If a kernel debugger is available get the stack backtrace.
Arguments:
Arg1: 000000e8, memory referenced
Arg2: 00000002, IRQL
Arg3: 00000001, bitfield :
bit 0 : value 0 = read operation, 1 = write operation
bit 3 : value 0 = not an execute operation, 1 = execute operation (only on
chips which support this level of status)

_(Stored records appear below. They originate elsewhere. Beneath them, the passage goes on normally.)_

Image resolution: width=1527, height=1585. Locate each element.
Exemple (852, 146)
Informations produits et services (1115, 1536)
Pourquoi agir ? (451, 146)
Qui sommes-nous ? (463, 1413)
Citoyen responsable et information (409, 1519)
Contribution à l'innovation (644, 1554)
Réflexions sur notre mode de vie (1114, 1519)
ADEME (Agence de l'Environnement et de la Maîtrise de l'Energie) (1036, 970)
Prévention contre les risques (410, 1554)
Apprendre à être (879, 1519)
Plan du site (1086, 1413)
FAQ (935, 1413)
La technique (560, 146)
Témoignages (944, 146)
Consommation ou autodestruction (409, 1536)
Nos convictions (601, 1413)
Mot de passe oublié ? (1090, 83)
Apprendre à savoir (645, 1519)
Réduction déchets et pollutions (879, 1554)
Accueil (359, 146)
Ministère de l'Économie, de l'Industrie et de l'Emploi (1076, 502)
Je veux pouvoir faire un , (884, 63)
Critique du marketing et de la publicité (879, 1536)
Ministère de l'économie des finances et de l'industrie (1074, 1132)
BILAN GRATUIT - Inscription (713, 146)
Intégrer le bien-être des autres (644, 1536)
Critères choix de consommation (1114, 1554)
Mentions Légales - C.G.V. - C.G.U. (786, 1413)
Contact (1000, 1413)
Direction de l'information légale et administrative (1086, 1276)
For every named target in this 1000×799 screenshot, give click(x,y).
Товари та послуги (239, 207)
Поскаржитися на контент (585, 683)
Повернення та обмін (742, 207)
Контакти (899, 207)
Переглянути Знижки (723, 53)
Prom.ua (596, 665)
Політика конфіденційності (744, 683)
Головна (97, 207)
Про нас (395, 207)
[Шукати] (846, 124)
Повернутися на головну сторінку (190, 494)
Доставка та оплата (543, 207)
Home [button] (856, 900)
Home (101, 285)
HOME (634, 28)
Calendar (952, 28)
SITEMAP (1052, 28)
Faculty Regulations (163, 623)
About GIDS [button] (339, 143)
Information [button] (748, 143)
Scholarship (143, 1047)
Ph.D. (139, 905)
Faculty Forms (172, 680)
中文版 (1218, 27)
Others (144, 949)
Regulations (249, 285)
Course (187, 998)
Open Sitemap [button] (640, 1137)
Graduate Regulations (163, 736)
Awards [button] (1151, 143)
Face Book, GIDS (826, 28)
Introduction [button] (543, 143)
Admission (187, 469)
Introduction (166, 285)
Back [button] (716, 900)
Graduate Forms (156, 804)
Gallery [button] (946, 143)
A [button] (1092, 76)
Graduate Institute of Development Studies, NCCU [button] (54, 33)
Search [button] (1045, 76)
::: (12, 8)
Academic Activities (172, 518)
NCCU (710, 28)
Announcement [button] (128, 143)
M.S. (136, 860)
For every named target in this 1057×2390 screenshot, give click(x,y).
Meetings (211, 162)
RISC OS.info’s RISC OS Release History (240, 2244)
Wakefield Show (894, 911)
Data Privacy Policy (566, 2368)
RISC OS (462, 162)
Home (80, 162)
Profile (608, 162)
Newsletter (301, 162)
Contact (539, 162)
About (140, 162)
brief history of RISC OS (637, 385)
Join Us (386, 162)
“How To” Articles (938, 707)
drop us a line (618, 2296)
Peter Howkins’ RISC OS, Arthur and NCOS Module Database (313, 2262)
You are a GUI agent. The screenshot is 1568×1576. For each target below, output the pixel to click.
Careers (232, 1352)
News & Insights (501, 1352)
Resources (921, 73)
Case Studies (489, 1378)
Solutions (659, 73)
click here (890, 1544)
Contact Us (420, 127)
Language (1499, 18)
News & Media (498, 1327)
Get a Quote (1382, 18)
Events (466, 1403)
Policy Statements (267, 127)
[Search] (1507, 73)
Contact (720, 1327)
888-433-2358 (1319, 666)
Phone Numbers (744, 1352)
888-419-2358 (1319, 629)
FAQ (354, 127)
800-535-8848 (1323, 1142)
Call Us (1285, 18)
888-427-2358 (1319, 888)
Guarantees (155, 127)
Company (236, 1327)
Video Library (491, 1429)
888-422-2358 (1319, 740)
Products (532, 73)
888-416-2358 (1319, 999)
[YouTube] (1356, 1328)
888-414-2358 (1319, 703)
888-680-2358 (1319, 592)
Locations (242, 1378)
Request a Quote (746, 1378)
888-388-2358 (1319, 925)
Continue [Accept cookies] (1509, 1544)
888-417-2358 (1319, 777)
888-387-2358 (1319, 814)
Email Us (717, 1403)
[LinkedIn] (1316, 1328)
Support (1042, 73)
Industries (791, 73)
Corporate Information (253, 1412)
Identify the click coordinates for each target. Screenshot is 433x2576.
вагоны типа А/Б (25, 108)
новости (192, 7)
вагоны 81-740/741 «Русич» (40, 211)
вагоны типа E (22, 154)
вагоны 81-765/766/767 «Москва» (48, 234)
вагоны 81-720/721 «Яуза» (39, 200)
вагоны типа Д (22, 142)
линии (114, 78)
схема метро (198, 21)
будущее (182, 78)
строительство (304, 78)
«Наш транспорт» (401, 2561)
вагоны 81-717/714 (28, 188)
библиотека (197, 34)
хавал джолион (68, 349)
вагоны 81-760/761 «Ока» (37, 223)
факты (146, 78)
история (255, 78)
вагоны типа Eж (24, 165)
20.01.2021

Arg4: 806e4a16, address which referenced memory
Debugging Details:
------------------
WRITE_ADDRESS: 000000e8
CURRENT_IRQL: 2
FAULTING_IP:
hal!KeAcquireInStackQueuedSpinLock+26
806e4a16 8711 xchg edx,dword ptr [ecx]
DEFAULT_BUCKET_ID: DRIVER_FAULT
BUGCHECK_STR: 0xA
PROCESS_NAME: Kodiak.exe
TRAP_FRAME: f79d4e50 -- (.trap 0xfffffffff79d4e50)
ErrCode = 00000002
eax=f79d4ed8 ebx=00000000 ecx=000000e8 edx=f79d4ed8 esi=00000000 edi=86fd59f0
eip=806e4a16 esp=f79d4ec4 ebp=f79d4ee4 iopl=0 nv up ei pl nz na po nc
cs=0008 ss=0010 ds=0023 es=0023 fs=0030 gs=0000 efl=00010202
hal!KeAcquireInStackQueuedSpinLock+0x26:
806e4a16 8711 xchg edx,dword ptr [ecx]
ds:0023:000000e8=????????
Resetting default scope
LAST_CONTROL_TRANSFER: from 804f8cb1 to 8052a834
STACK_TEXT:
f79d4a04 804f8cb1 00000003 f79d4d60 00000000 nt!RtlpBreakWithStatusInstruction
f79d4a50 804f989c 00000003 000000e8 806e4a16 nt!KiBugCheckDebugBreak+0x19
f79d4e30 80543930 0000000a 000000e8 00000002 nt!KeBugCheck2+0x574
f79d4e30 806e4a16 0000000a 000000e8 00000002 nt!KiTrap0E+0x238
f79d4ec4 804fc352 86fd59f0 86fd59b0 00000000
hal!KeAcquireInStackQueuedSpinLock+0x26
f79d4ee4 804f16ec 86fd59f0 00000000 00000000 nt!KeInsertQueueApc+0x20
f79d4f18 f73c28f8 86f36ae8 86fd59b0 f79d4f5c nt!IopfCompleteRequest+0x1d8
f79d4f28 f73c2436 86f6ddc8 00000001 00000000 SCSIPORT!SpCompleteRequest+0x5e
f79d4f5c f73c26f7 86f36ae8 86f6ddc8 f79d4fcb
SCSIPORT!SpProcessCompletedRequest+0x632
f79d4fcc 805450bf 86f36aa4 86f36a30 00000000
SCSIPORT!ScsiPortCompletionDpc+0x2b5
f79d4ff4 80544c2b ee2c2c4c 00000000 00000000 nt!KiRetireDpcList+0x61
f79d4ff8 ee2c2c4c 00000000 00000000 00000000 nt!KiDispatchInterrupt+0x2b
WARNING: Frame IP not in any known module. Following frames may be wrong.
80544c2b 00000000 00000009 0081850f bb830000 0xee2c2c4c
STACK_COMMAND: kb
FOLLOWUP_IP:
SCSIPORT!SpCompleteRequest+5e
f73c28f8 5e pop esi
SYMBOL_STACK_INDEX: 7
SYMBOL_NAME: SCSIPORT!SpCompleteRequest+5e
FOLLOWUP_NAME: MachineOwner
MODULE_NAME: SCSIPORT
IMAGE_NAME: SCSIPORT.SYS
DEBUG_FLR_IMAGE_TIMESTAMP: 41107b4b
FAILURE_BUCKET_ID: 0xA_W_SCSIPORT!SpCompleteRequest+5e
BUCKET_ID: 0xA_W_SCSIPORT!SpCompleteRequest+5e
Followup: MachineOwner
---------
****EXHIBIT 2*****
Below is the case where a command sent to the device does not return a
status. The IRP shown is the one which does not complete.
0: kd> !irp 85BBF348
Irp is active with 2 stacks 2 is current (= 0x85bbf3dc)
Mdl=85ba5580: No System Buffer: Thread 8643d440: Irp stack trace.
cmd flg cl Device File Completion-Context
[ 0, 0] 0 0 00000000 00000000 00000000-00000000
Args: 00000000 00000000 00000000 00000000
orionLSI.sys
\Driver\OrionLSI*** ERROR: Module load completed but symbols could not be
loaded for stsclass.SYS
stsclass
Args: 85b58268 00000000 00000000 00000000
0: kd> !devobj 86f788e8
Device object (86f788e8) is for:
OrionLSI3Port5Path0Target1Lun0 \Driver\OrionLSI DriverObject 86f63f38
Current Irp 00000000 RefCount 0 Type 00000007 Flags 00001050
Dacl e10201ec DevExt 86f789a0 DevObjExt 86f78e80 Dope 86f76d40 DevNode
86f77ee8
ExtensionFlags (0000000000)
AttachedDevice (Upper) 86f76030 \Driver\Disk
Device queue is busy -- Queue empty.